┌──

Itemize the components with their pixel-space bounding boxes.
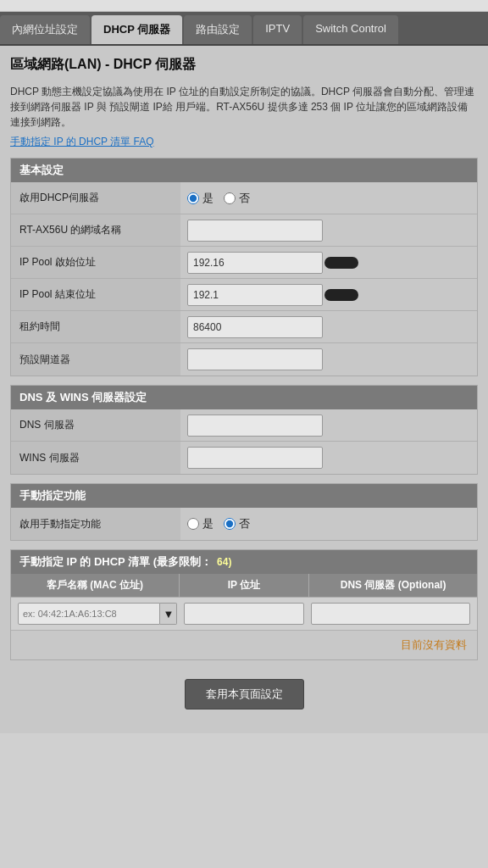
default-gateway-input[interactable] — [187, 348, 323, 370]
default-gateway-row: 預設閘道器 — [11, 343, 477, 376]
chevron-down-icon: ▼ — [163, 608, 174, 620]
manual-enable-yes-label: 是 — [202, 516, 214, 531]
lease-time-value — [180, 313, 477, 342]
dhcp-enable-label: 啟用DHCP伺服器 — [11, 182, 180, 214]
dhcp-enable-yes-radio[interactable] — [187, 192, 199, 204]
tab-dhcp[interactable]: DHCP 伺服器 — [92, 15, 182, 44]
dhcp-table-section: 手動指定 IP 的 DHCP 清單 (最多限制： 64) 客戶名稱 (MAC 位… — [10, 549, 478, 660]
manual-section: 手動指定功能 啟用手動指定功能 是 否 — [10, 483, 478, 541]
ip-pool-start-input[interactable] — [187, 252, 323, 274]
dhcp-table-header: 手動指定 IP 的 DHCP 清單 (最多限制： 64) — [11, 550, 477, 574]
domain-name-value — [180, 216, 477, 245]
lease-time-input[interactable] — [187, 316, 323, 338]
manual-section-header: 手動指定功能 — [11, 484, 477, 508]
dhcp-table-title: 手動指定 IP 的 DHCP 清單 (最多限制： — [19, 554, 212, 570]
dhcp-enable-row: 啟用DHCP伺服器 是 否 — [11, 182, 477, 214]
no-data-row: 目前沒有資料 — [11, 631, 477, 659]
ip-pool-start-label: IP Pool 啟始位址 — [11, 247, 180, 278]
ip-pool-start-value — [180, 248, 477, 277]
basic-section: 基本設定 啟用DHCP伺服器 是 否 RT-AX56U 的網域名稱 — [10, 158, 478, 376]
ip-pool-end-input[interactable] — [187, 284, 323, 306]
dhcp-enable-no-radio[interactable] — [224, 192, 236, 204]
tab-lan[interactable]: 內網位址設定 — [0, 15, 90, 44]
ip-pool-end-value — [180, 281, 477, 309]
tab-route[interactable]: 路由設定 — [184, 15, 252, 44]
basic-section-header: 基本設定 — [11, 159, 477, 182]
mac-input-wrap: ▼ — [18, 603, 184, 625]
mac-dropdown-button[interactable]: ▼ — [160, 603, 177, 625]
dns-section-header: DNS 及 WINS 伺服器設定 — [11, 386, 477, 409]
wins-server-input[interactable] — [187, 447, 323, 469]
dhcp-table-col-headers: 客戶名稱 (MAC 位址) IP 位址 DNS 伺服器 (Optional) — [11, 574, 477, 598]
default-gateway-value — [180, 345, 477, 374]
dns-server-input[interactable] — [187, 415, 323, 437]
ip-pool-start-row: IP Pool 啟始位址 — [11, 247, 477, 279]
default-gateway-label: 預設閘道器 — [11, 343, 180, 376]
ip-pool-end-blurred — [324, 289, 358, 301]
manual-enable-value: 是 否 — [180, 513, 477, 535]
ip-pool-end-label: IP Pool 結束位址 — [11, 279, 180, 310]
manual-enable-no-radio[interactable] — [224, 518, 236, 530]
manual-enable-no-label: 否 — [239, 516, 250, 531]
dhcp-enable-no-label: 否 — [239, 191, 250, 206]
lease-time-label: 租約時間 — [11, 311, 180, 342]
apply-button[interactable]: 套用本頁面設定 — [185, 679, 304, 709]
dns-server-row: DNS 伺服器 — [11, 409, 477, 442]
dhcp-enable-no[interactable]: 否 — [224, 191, 250, 206]
tab-iptv[interactable]: IPTV — [253, 15, 302, 44]
faq-link[interactable]: 手動指定 IP 的 DHCP 清單 FAQ — [10, 135, 478, 149]
manual-enable-no[interactable]: 否 — [224, 516, 250, 531]
top-bar — [0, 0, 488, 12]
wins-server-value — [180, 443, 477, 472]
apply-section: 套用本頁面設定 — [10, 669, 478, 723]
col-header-dns: DNS 伺服器 (Optional) — [309, 574, 477, 597]
domain-name-row: RT-AX56U 的網域名稱 — [11, 214, 477, 247]
ip-input-wrap — [184, 603, 310, 625]
dns-section: DNS 及 WINS 伺服器設定 DNS 伺服器 WINS 伺服器 — [10, 385, 478, 475]
manual-enable-row: 啟用手動指定功能 是 否 — [11, 508, 477, 540]
dns-optional-input[interactable] — [311, 603, 470, 625]
dhcp-enable-radio-group: 是 否 — [187, 191, 250, 206]
manual-enable-radio-group: 是 否 — [187, 516, 250, 531]
mac-input[interactable] — [18, 603, 160, 625]
dhcp-enable-value: 是 否 — [180, 187, 477, 209]
manual-enable-yes[interactable]: 是 — [187, 516, 214, 531]
main-content: 區域網路(LAN) - DHCP 伺服器 DHCP 動態主機設定協議為使用在 I… — [0, 46, 488, 733]
domain-name-input[interactable] — [187, 220, 323, 242]
lease-time-row: 租約時間 — [11, 311, 477, 343]
col-header-mac: 客戶名稱 (MAC 位址) — [11, 574, 180, 597]
dhcp-table-input-row: ▼ — [11, 598, 477, 631]
dhcp-enable-yes-label: 是 — [202, 191, 214, 206]
wins-server-label: WINS 伺服器 — [11, 442, 180, 474]
dhcp-table-max: 64) — [217, 556, 231, 568]
page-description: DHCP 動態主機設定協議為使用在 IP 位址的自動設定所制定的協議。DHCP … — [10, 84, 478, 130]
ip-pool-start-blurred — [324, 257, 358, 269]
dns-input-wrap — [311, 603, 470, 625]
tab-bar: 內網位址設定 DHCP 伺服器 路由設定 IPTV Switch Control — [0, 12, 488, 46]
manual-enable-label: 啟用手動指定功能 — [11, 508, 180, 540]
ip-input[interactable] — [184, 603, 303, 625]
domain-name-label: RT-AX56U 的網域名稱 — [11, 214, 180, 246]
page-title: 區域網路(LAN) - DHCP 伺服器 — [10, 56, 478, 77]
manual-enable-yes-radio[interactable] — [187, 518, 199, 530]
tab-switch[interactable]: Switch Control — [303, 15, 398, 44]
dhcp-enable-yes[interactable]: 是 — [187, 191, 214, 206]
dns-server-value — [180, 411, 477, 440]
wins-server-row: WINS 伺服器 — [11, 442, 477, 474]
ip-pool-end-row: IP Pool 結束位址 — [11, 279, 477, 311]
dns-server-label: DNS 伺服器 — [11, 409, 180, 441]
col-header-ip: IP 位址 — [180, 574, 309, 597]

└──

» **Brief**: What you should produce is an exact copy of the records, with the pictures left out.

» **Answer section**:
Itemize the components with their pixel-space bounding boxes.
default-gateway-input[interactable] — [187, 348, 323, 370]
default-gateway-row: 預設閘道器 — [11, 343, 477, 376]
chevron-down-icon: ▼ — [163, 608, 174, 620]
manual-enable-yes-label: 是 — [202, 516, 214, 531]
lease-time-value — [180, 313, 477, 342]
dhcp-enable-label: 啟用DHCP伺服器 — [11, 182, 180, 214]
dhcp-enable-yes-radio[interactable] — [187, 192, 199, 204]
tab-dhcp[interactable]: DHCP 伺服器 — [92, 15, 182, 44]
dhcp-table-section: 手動指定 IP 的 DHCP 清單 (最多限制： 64) 客戶名稱 (MAC 位… — [10, 549, 478, 660]
manual-section: 手動指定功能 啟用手動指定功能 是 否 — [10, 483, 478, 541]
ip-pool-start-input[interactable] — [187, 252, 323, 274]
dhcp-table-header: 手動指定 IP 的 DHCP 清單 (最多限制： 64) — [11, 550, 477, 574]
domain-name-value — [180, 216, 477, 245]
lease-time-input[interactable] — [187, 316, 323, 338]
manual-section-header: 手動指定功能 — [11, 484, 477, 508]
dhcp-table-title: 手動指定 IP 的 DHCP 清單 (最多限制： — [19, 554, 212, 570]
dhcp-enable-row: 啟用DHCP伺服器 是 否 — [11, 182, 477, 214]
no-data-row: 目前沒有資料 — [11, 631, 477, 659]
ip-pool-start-label: IP Pool 啟始位址 — [11, 247, 180, 278]
ip-pool-start-value — [180, 248, 477, 277]
basic-section: 基本設定 啟用DHCP伺服器 是 否 RT-AX56U 的網域名稱 — [10, 158, 478, 376]
ip-pool-end-input[interactable] — [187, 284, 323, 306]
dhcp-enable-no-radio[interactable] — [224, 192, 236, 204]
tab-lan[interactable]: 內網位址設定 — [0, 15, 90, 44]
ip-pool-end-value — [180, 281, 477, 309]
tab-route[interactable]: 路由設定 — [184, 15, 252, 44]
basic-section-header: 基本設定 — [11, 159, 477, 182]
mac-input-wrap: ▼ — [18, 603, 184, 625]
mac-dropdown-button[interactable]: ▼ — [160, 603, 177, 625]
dns-section-header: DNS 及 WINS 伺服器設定 — [11, 386, 477, 409]
wins-server-input[interactable] — [187, 447, 323, 469]
dhcp-table-col-headers: 客戶名稱 (MAC 位址) IP 位址 DNS 伺服器 (Optional) — [11, 574, 477, 598]
default-gateway-value — [180, 345, 477, 374]
dns-server-input[interactable] — [187, 415, 323, 437]
ip-pool-start-row: IP Pool 啟始位址 — [11, 247, 477, 279]
default-gateway-label: 預設閘道器 — [11, 343, 180, 376]
ip-pool-end-blurred — [324, 289, 358, 301]
manual-enable-value: 是 否 — [180, 513, 477, 535]
ip-pool-end-label: IP Pool 結束位址 — [11, 279, 180, 310]
manual-enable-no-radio[interactable] — [224, 518, 236, 530]
manual-enable-no-label: 否 — [239, 516, 250, 531]
dhcp-enable-no-label: 否 — [239, 191, 250, 206]
lease-time-label: 租約時間 — [11, 311, 180, 342]
apply-button[interactable]: 套用本頁面設定 — [185, 679, 304, 709]
dns-server-row: DNS 伺服器 — [11, 409, 477, 442]
dhcp-enable-no[interactable]: 否 — [224, 191, 250, 206]
tab-iptv[interactable]: IPTV — [253, 15, 302, 44]
faq-link[interactable]: 手動指定 IP 的 DHCP 清單 FAQ — [10, 135, 478, 149]
manual-enable-no[interactable]: 否 — [224, 516, 250, 531]
top-bar — [0, 0, 488, 12]
wins-server-value — [180, 443, 477, 472]
apply-section: 套用本頁面設定 — [10, 669, 478, 723]
col-header-dns: DNS 伺服器 (Optional) — [309, 574, 477, 597]
domain-name-row: RT-AX56U 的網域名稱 — [11, 214, 477, 247]
ip-input-wrap — [184, 603, 310, 625]
dns-section: DNS 及 WINS 伺服器設定 DNS 伺服器 WINS 伺服器 — [10, 385, 478, 475]
manual-enable-row: 啟用手動指定功能 是 否 — [11, 508, 477, 540]
dns-optional-input[interactable] — [311, 603, 470, 625]
dhcp-enable-radio-group: 是 否 — [187, 191, 250, 206]
manual-enable-radio-group: 是 否 — [187, 516, 250, 531]
mac-input[interactable] — [18, 603, 160, 625]
dhcp-enable-value: 是 否 — [180, 187, 477, 209]
manual-enable-yes[interactable]: 是 — [187, 516, 214, 531]
main-content: 區域網路(LAN) - DHCP 伺服器 DHCP 動態主機設定協議為使用在 I… — [0, 46, 488, 733]
domain-name-input[interactable] — [187, 220, 323, 242]
lease-time-row: 租約時間 — [11, 311, 477, 343]
col-header-mac: 客戶名稱 (MAC 位址) — [11, 574, 180, 597]
dhcp-table-input-row: ▼ — [11, 598, 477, 631]
dhcp-enable-yes-label: 是 — [202, 191, 214, 206]
wins-server-label: WINS 伺服器 — [11, 442, 180, 474]
dhcp-table-max: 64) — [217, 556, 231, 568]
page-description: DHCP 動態主機設定協議為使用在 IP 位址的自動設定所制定的協議。DHCP … — [10, 84, 478, 130]
ip-pool-start-blurred — [324, 257, 358, 269]
dns-input-wrap — [311, 603, 470, 625]
tab-bar: 內網位址設定 DHCP 伺服器 路由設定 IPTV Switch Control — [0, 12, 488, 46]
manual-enable-label: 啟用手動指定功能 — [11, 508, 180, 540]
ip-input[interactable] — [184, 603, 303, 625]
domain-name-label: RT-AX56U 的網域名稱 — [11, 214, 180, 246]
page-title: 區域網路(LAN) - DHCP 伺服器 — [10, 56, 478, 77]
manual-enable-yes-radio[interactable] — [187, 518, 199, 530]
tab-switch[interactable]: Switch Control — [303, 15, 398, 44]
dhcp-enable-yes[interactable]: 是 — [187, 191, 214, 206]
dns-server-value — [180, 411, 477, 440]
wins-server-row: WINS 伺服器 — [11, 442, 477, 474]
ip-pool-end-row: IP Pool 結束位址 — [11, 279, 477, 311]
dns-server-label: DNS 伺服器 — [11, 409, 180, 441]
col-header-ip: IP 位址 — [180, 574, 309, 597]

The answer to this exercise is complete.